**Your assignment:**
Everything from the line that holds "సరెండరయ్యేందుకు ఒప్పించాడు. ఆ రోజు సాయం 4" to the end of the entries below should be printed again, word for word, and nothing more.

══════

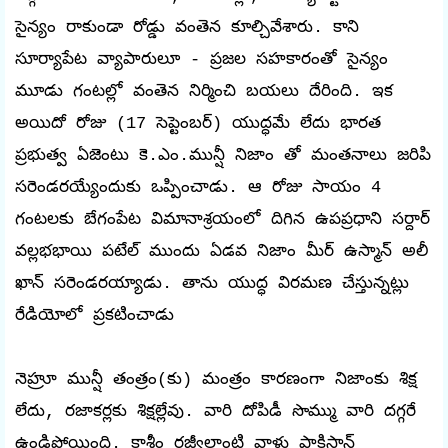
సైన్యం రాకుండా రోడ్డు వంతెన కూల్చివేశారు. కాని
సూర్యాపేట వ్యాపారులూ - ప్రజల సహకారంతో సైన్యం
మూడు గంటల్లో వంతెన నిర్మించి బయలు దేరింది. ఇక
అయిదో రోజు (17 సెప్టెంబర్) యుద్ధమే లేదు భారత
ప్రభుత్వ ఏజెంటు కె.ఎం.మున్షీ నిజాం తో మంతనాలు జరిపి
సరెండరయ్యేందుకు ఒప్పించాడు. ఆ రోజు సాయం 4
గంటలకు బేగంపేట విమానాశ్రయంలో దిగిన ఉపప్రధాని సర్దార్
వల్లభభాయి పటేల్ ముందు ఏడవ నిజాం మీర్ ఉస్మాన్ అలీ
ఖాన్ సరెండరయ్యాడు. తాను యుద్ధ విరమణ చేస్తున్నట్లు
రేడియోలో ప్రకటించాడు
నెహ్రూ మున్షీ తంత్రం(కు) మంత్రం కారణంగా నిజాంకు శిక్ష
లేదు, రజాకర్లకు శిక్షల్లేవు. వారి దోపిడీ సొమ్ము వారి దగ్గరే
ఉండిపోయింది. కాశీం రజ్వీలాంటి వాళ్లు పాకిస్థాన్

══════

**Task result:**
సరెండరయ్యేందుకు ఒప్పించాడు. ఆ రోజు సాయం 4
గంటలకు బేగంపేట విమానాశ్రయంలో దిగిన ఉపప్రధాని సర్దార్
వల్లభభాయి పటేల్ ముందు ఏడవ నిజాం మీర్ ఉస్మాన్ అలీ
ఖాన్ సరెండరయ్యాడు. తాను యుద్ధ విరమణ చేస్తున్నట్లు
రేడియోలో ప్రకటించాడు
నెహ్రూ మున్షీ తంత్రం(కు) మంత్రం కారణంగా నిజాంకు శిక్ష
లేదు, రజాకర్లకు శిక్షల్లేవు. వారి దోపిడీ సొమ్ము వారి దగ్గరే
ఉండిపోయింది. కాశీం రజ్వీలాంటి వాళ్లు పాకిస్థాన్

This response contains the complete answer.